Beier, R., & Vöcking, B. (2006). An Experimental Study of Random Knapsack Problems. Algorithmica, 45, 121-136.


Cite as: https://hdl.handle.net/11858/00-001M-0000-000F-220B-4
Abstract
The size of the Pareto curve for the bicriteria version of the knapsack problem is polynomial on average. This has been shown for various random input distributions. We experimentally investigate the number of Pareto points for knapsack instances over $n$ elements whose profits and weights are chosen at random according to various classes of input distributions.
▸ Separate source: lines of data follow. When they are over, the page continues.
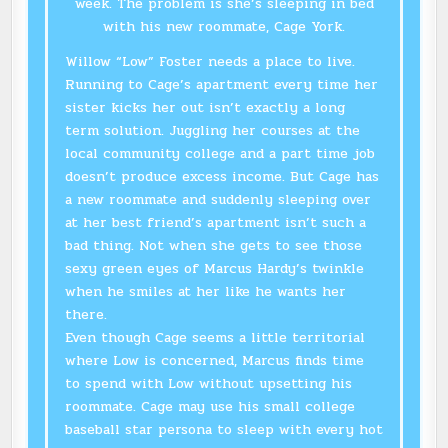
week. The problem is she’s sleeping in bed
with his new roommate, Cage York.
Willow “Low” Foster needs a place to live.
Running to Cage’s apartment every time her
sister kicks her out isn’t exactly a long
term solution. Juggling her courses at the
local community college and a part time job
doesn’t produce excess income. But Cage has
a new roommate and suddenly sleeping over
at her best friend’s apartment isn’t such a
bad thing. Not when she gets to see those
sexy green eyes of Marcus Hardy’s twinkle
when he smiles at her like he wants her
there.
Even though Cage seems a little territorial
where Low is concerned, Marcus finds time
to spend with Low without upsetting his
roommate. Cage may use his small college
baseball star persona to sleep with every hot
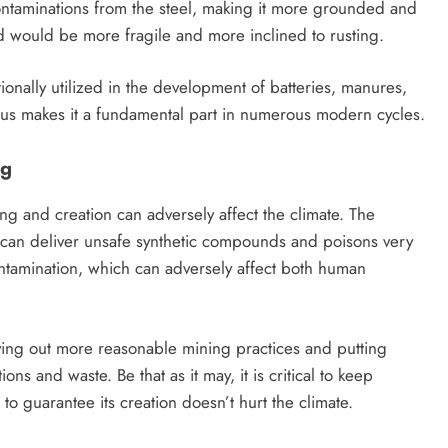
 contaminations from the steel, making it more grounded and
d would be more fragile and more inclined to rusting.
itionally utilized in the development of batteries, manures,
etus makes it a fundamental part in numerous modern cycles.
ng
g and creation can adversely affect the climate. The
h can deliver unsafe synthetic compounds and poisons very
ntamination, which can adversely affect both human
rying out more reasonable mining practices and putting
s and waste. Be that as it may, it is critical to keep
o guarantee its creation doesn’t hurt the climate.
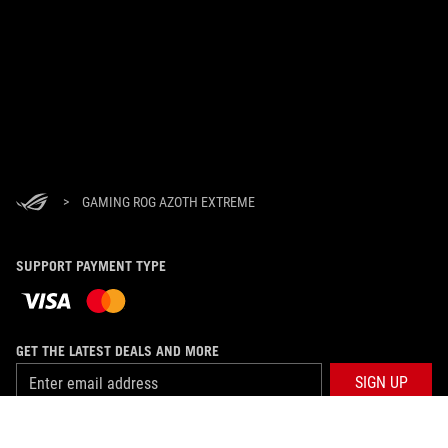
>
GAMING ROG AZOTH EXTREME
SUPPORT PAYMENT TYPE
GET THE LATEST DEALS AND MORE
SIGN UP
ABOUT ROG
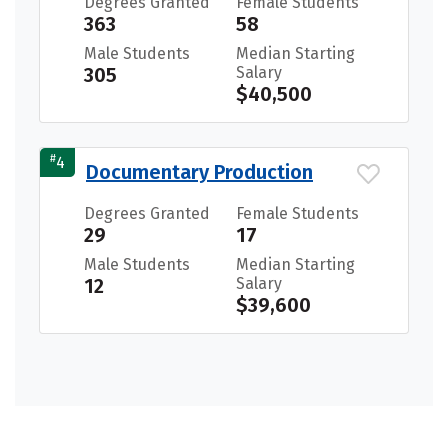
Degrees Granted
Female Students
363
58
Male Students
Median Starting
305
Salary
$40,500
#
4
Documentary Production
Degrees Granted
Female Students
29
17
Male Students
Median Starting
12
Salary
$39,600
The numbers observed in our experiments are significantly smaller than the known upper bounds. For example, the upper bound for so-called uniform instances is $O(n^3)$. Based on our experiments, we conjecture that the number of Pareto points for these instances is only $\Theta(n^2)$. We also study other structural properties for random knapsack instances that have been used in theoretical studies to bound the average-case complexity of the knapsack problem. Furthermore, we study advanced algorithmic techniques for the knapsack problem. In particular, we review several ideas that originate from theory as well as from practice. Most of the concepts that we use are simple and have been known since at least 20 years, but apparently have not been used in this combination. Surprisingly, the result of our study is a very competitive code that outperforms the best previous implementation \emph{Combo} by orders of magnitude for various classes of random instances, including harder random knapsack instances in which profits and weights are chosen in a correlated fashion.